Po sklepie buszowały osoby szukające czegoś ekstra, czegoś, co trąci myszką, czegoś w zupełnie innym stylu. Oraz osoby mające bzika na punkcie stylu niedalekiej przeszłości, czyli właśnie retro.
Szukających czegoś w stylu retro, czy czegoś co pozwoli się wyróżnić z tłumu nie brakuje. Koleżanka ze studiów uwielbia ten sklep i potrafi znaleźć sobie od czasu do czasu coś, w czym wygląda ładnie i bardzo oryginalnie.
Pomyślałam, że może adres ten przyda się komuś. Ceny są, jak na sklep z odzieżą używaną dosyć wysokie, ale ta odzież jest tego warta, moim zdaniem.
Ja nie mam oporów przed kupowaniem w sklepach typu second hand, czasem upoluję jakąś fantastyczną rzecz.
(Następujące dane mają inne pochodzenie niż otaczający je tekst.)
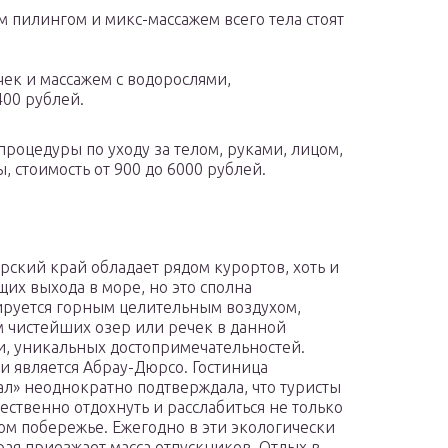
 пилингом и микс-массажем всего тела стоят
чек и массажем с водорослями,
00 рублей.
роцедуры по уходу за телом, руками, лицом,
 стоимость от 900 до 6000 рублей.
рский край обладает рядом курортов, хоть и
их выхода в море, но это сполна
руется горным целительным воздухом,
 чистейших озер или речек в данной
и, уникальных достопримечательностей.
и является Абрау-Дюрсо. Гостиница
л» неоднократно подтверждала, что туристы
чественно отдохнуть и расслабиться не только
ом побережье. Ежегодно в эти экологически
рая приезжает масса отпускников. Отдых в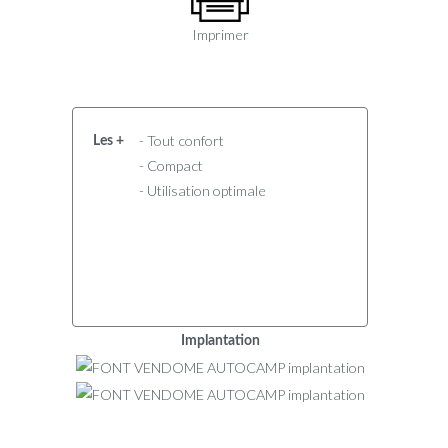
Imprimer
- Tout confort
Les +
- Compact
- Utilisation optimale
Implantation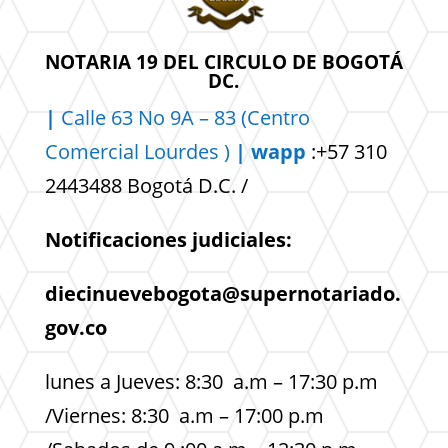
NOTARIA 19 DEL CIRCULO DE BOGOTÁ
DC.
|
Calle 63 No 9A – 83 (Centro
Comercial
Lourdes )
| wapp
:+57 310
2443488 Bogotá D.C. /
Notificaciones judiciales:
diecinuevebogota@supernotariado.
gov.co
lunes a Jueves: 8:30 a.m – 17:30 p.m
/Viernes: 8:30 a.m – 17:00 p.m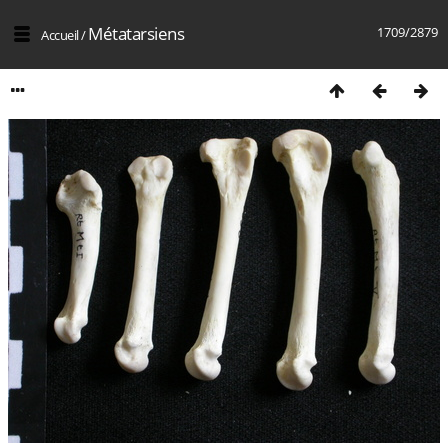
Métatarsiens
1709/2879
Accueil
/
Kupiłam sobie tam jedną bluzkę, a niech tam!
Lubię się wystroić, jak to kobieta, lubię przeglądać magazyny z modą i czasem podpatrywać, jakie są trendy i jak ubierają się inne kobiety. Moda szwedzka fascynuje mnie od dawna. I od pewnego czasu przygotowuję artykuł na ten temat.
Ale to już po świętach.
„Rzeczy tutaj są bardzo stare, niektóre są jakby z innej epoki” – zobaczyłam to zdjęcie i aż parsknęłam śmiechem! Nieźle, nieźle.
Czekam na „modowy” wpis, ściskam ciepło!
Cierpliwości:-)
W Kramfors tylko Erikshjälpen z tej branzy a tam to same graty i szmaty. Zazdroszcze porzadnych second handow, w Polsce sporo ciuchow tam kupowalam.
Tak, ten second hand jest porządny, Ja tam będę zaglądać od czasu do czasu:-)
I ja lubię „szperać” w second hand. Czasami perełki się trafiają.
Sklep z duszą, jest klimat 🙂
No ja w takim sklepie kupiłam sobie kurtkę skórzaną, jakiej nie kupiłabym w sklepie „normalnym” prosta, bez udziwnień, zapinana na zamek błyskawiczny, bez nap, wyłożonych kołnierzy itp. Moja córka ubiera się przede wszystkim tam, bo nie lubi wyglądać jak „żuk i biedrona”, czyli całe liceum i pół miasta. pozdrawiam.
Oryginalne dziewczyny. Ja też lubię mieć coś, czego nie ma nikt inny;-)
MEGAŚNIE! tutaj niestety nie ma takich magicznych miejsc. Spojrzałam na torebki i oszalałam!